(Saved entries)
_ _ _ _
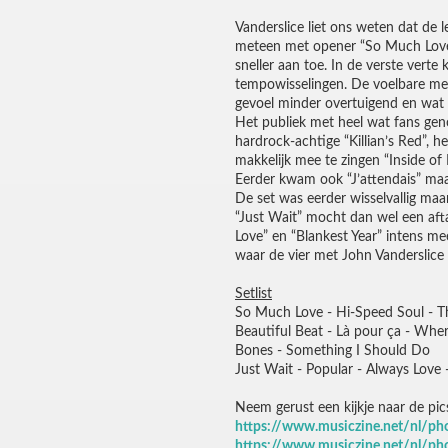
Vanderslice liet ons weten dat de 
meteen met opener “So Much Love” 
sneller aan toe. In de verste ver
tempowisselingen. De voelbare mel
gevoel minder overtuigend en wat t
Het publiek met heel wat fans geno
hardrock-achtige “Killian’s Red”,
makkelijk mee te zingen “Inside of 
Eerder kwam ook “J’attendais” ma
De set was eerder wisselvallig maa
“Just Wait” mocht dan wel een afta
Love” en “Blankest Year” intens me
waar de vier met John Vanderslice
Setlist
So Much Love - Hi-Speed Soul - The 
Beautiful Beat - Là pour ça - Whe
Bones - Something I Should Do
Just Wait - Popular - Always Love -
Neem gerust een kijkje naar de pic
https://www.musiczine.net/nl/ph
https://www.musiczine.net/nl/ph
_ _ _ _
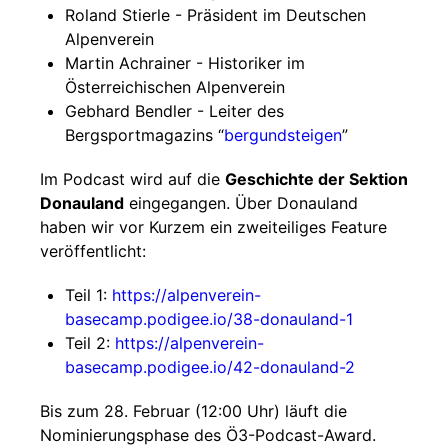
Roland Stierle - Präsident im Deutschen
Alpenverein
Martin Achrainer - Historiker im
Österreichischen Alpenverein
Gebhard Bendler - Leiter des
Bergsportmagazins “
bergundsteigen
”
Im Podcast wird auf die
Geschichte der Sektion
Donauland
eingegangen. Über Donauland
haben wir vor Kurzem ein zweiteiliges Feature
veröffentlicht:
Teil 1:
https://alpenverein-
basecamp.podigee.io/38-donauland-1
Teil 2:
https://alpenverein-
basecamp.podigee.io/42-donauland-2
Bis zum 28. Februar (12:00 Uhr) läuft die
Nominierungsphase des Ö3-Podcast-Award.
_ _ _ _
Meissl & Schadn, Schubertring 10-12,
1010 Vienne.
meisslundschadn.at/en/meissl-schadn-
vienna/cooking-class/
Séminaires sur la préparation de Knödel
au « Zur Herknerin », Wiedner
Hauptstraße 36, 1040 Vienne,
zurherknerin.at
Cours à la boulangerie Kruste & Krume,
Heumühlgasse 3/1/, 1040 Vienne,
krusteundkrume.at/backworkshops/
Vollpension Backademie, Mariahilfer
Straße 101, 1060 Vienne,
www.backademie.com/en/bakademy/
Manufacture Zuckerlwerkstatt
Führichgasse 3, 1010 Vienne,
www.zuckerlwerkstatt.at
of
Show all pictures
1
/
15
_ _ _ _
> _About this exercise_: Search the records above for the string "Love". Report each line that has it.

> _Response to the task_:
meteen met opener “So Much Love” 
Love” en “Blankest Year” intens me
So Much Love - Hi-Speed Soul - The 
Just Wait - Popular - Always Love -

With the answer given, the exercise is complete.